La2NiO4 is a prototypical member of the Ruddlesden-Popper nickelate series that offers a valuable reference point for elucidating the key ingredients behind the intriguing properties of these systems. However, the structural and electronic properties of La2NiO4 under pressure and doping remain surprisingly underexplored. Here, we investigate these properties using density-functional-theory calculations. We find that its tetragonal I4/mmm structure can be stabilized, not only under pressure, but also at ambient pressure via the partial substitution of La with Ba.

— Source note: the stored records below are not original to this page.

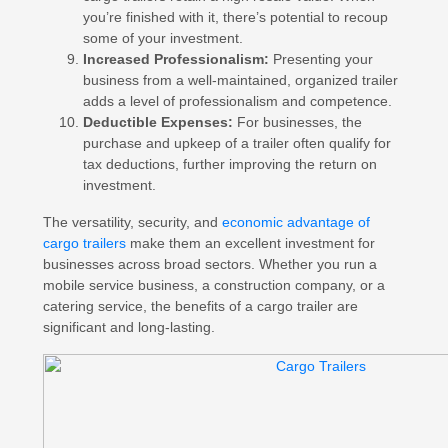
you’re finished with it, there’s potential to recoup
some of your investment.
Increased Professionalism:
Presenting your
business from a well-maintained, organized trailer
adds a level of professionalism and competence.
Deductible Expenses:
For businesses, the
purchase and upkeep of a trailer often qualify for
tax deductions, further improving the return on
investment.
The versatility, security, and
economic advantage of
cargo trailers
make them an excellent investment for
businesses across broad sectors. Whether you run a
mobile service business, a construction company, or a
catering service, the benefits of a cargo trailer are
significant and long-lasting.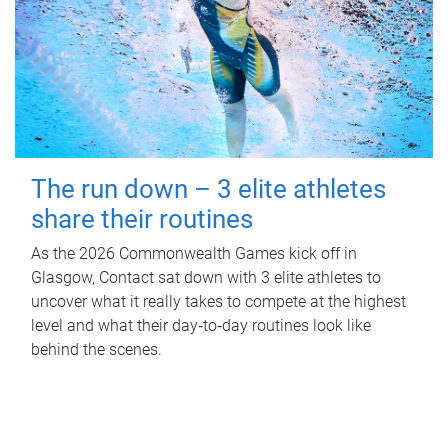
The run down – 3 elite athletes
share their routines
As the 2026 Commonwealth Games kick off in
Glasgow, Contact sat down with 3 elite athletes to
uncover what it really takes to compete at the highest
level and what their day‑to‑day routines look like
behind the scenes.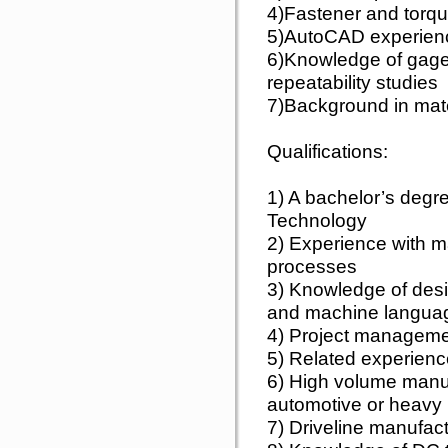
4)Fastener and torq
5)AutoCAD experie
6)Knowledge of gage
repeatability studies
7)Background in mate
Qualifications:
1) A bachelor’s degr
Technology
2) Experience with 
processes
3) Knowledge of des
and machine langua
4) Project managemen
5) Related experienc
6) High volume manuf
automotive or heavy i
7) Driveline manufac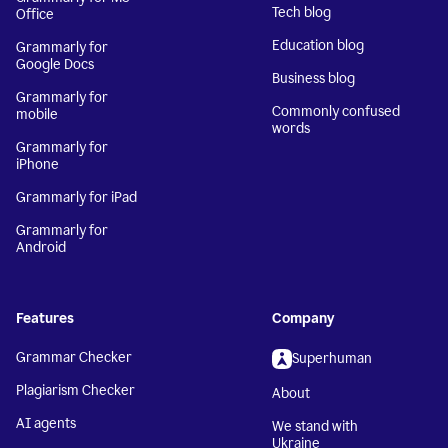
Tech blog
Office
Education blog
Grammarly for
Google Docs
Business blog
Grammarly for
Commonly confused
mobile
words
Grammarly for
iPhone
Grammarly for iPad
Grammarly for
Android
Features
Company
Grammar Checker
Superhuman
Plagiarism Checker
About
AI agents
We stand with
Ukraine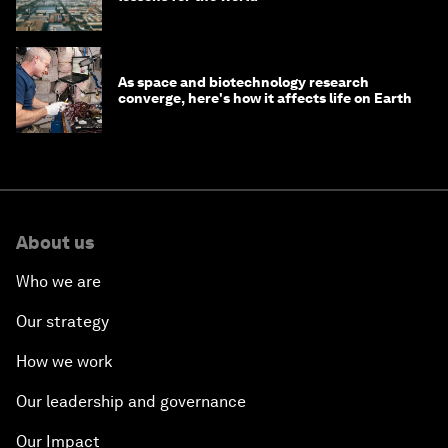
As space and biotechnology research
converge, here's how it affects life on Earth
About us
Who we are
Our strategy
How we work
Our leadership and governance
Our Impact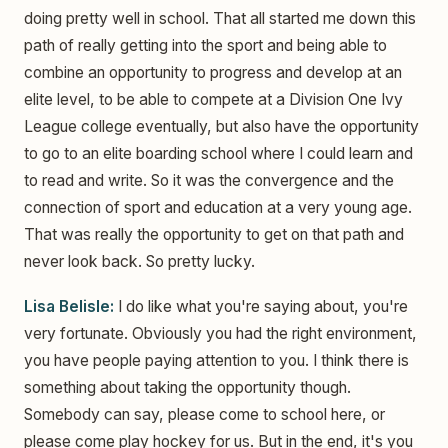
doing pretty well in school. That all started me down this
path of really getting into the sport and being able to
combine an opportunity to progress and develop at an
elite level, to be able to compete at a Division One Ivy
League college eventually, but also have the opportunity
to go to an elite boarding school where I could learn and
to read and write. So it was the convergence and the
connection of sport and education at a very young age.
That was really the opportunity to get on that path and
never look back. So pretty lucky.
Lisa Belisle:
I do like what you're saying about, you're
very fortunate. Obviously you had the right environment,
you have people paying attention to you. I think there is
something about taking the opportunity though.
Somebody can say, please come to school here, or
please come play hockey for us. But in the end, it's you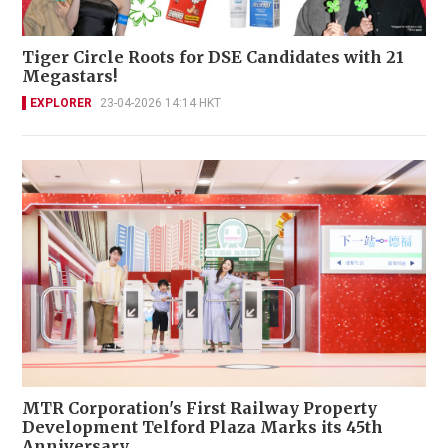
Tiger Circle Roots for DSE Candidates with 21
Megastars!
EXPLORER
23-04-2026 14:14 HKT
MTR Corporation's First Railway Property
Development Telford Plaza Marks its 45th
Anniversary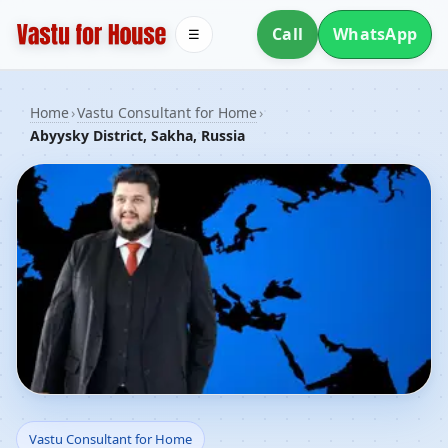
Call
WhatsApp
☰
Home
›
Vastu Consultant for Home
›
Abyysky District, Sakha, Russia
Vastu Consultant for
Vastu Consultant for Home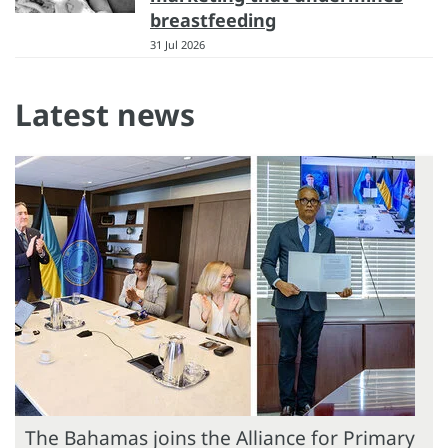
breastfeeding
31 Jul 2026
Latest news
The Bahamas joins the Alliance for Primary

In both cases, we find a pronounced magnetostructural interplay that manifests, in particular, as anomalies in the lattice-parameter evolution with composition, deviating from Vegard's law. Moreover, we show that the combined effects of Ba substitution and pressure leads to qualitative changes in the electronic structure towards the formal d7.5 configuration of the superconducting bilayer nickelates. Further, while La2NiO4 can undergo a insulator-metal transition with pressure retaining G-type antiferromagnetic order, La1.5Ba0.5NiO4 exhibits metallic behavior with an enhanced competition between different magnetic states. Our results thus offer new insights into the interplay of structure, doping, and magnetism across the Ruddlesden-Popper nickelate series.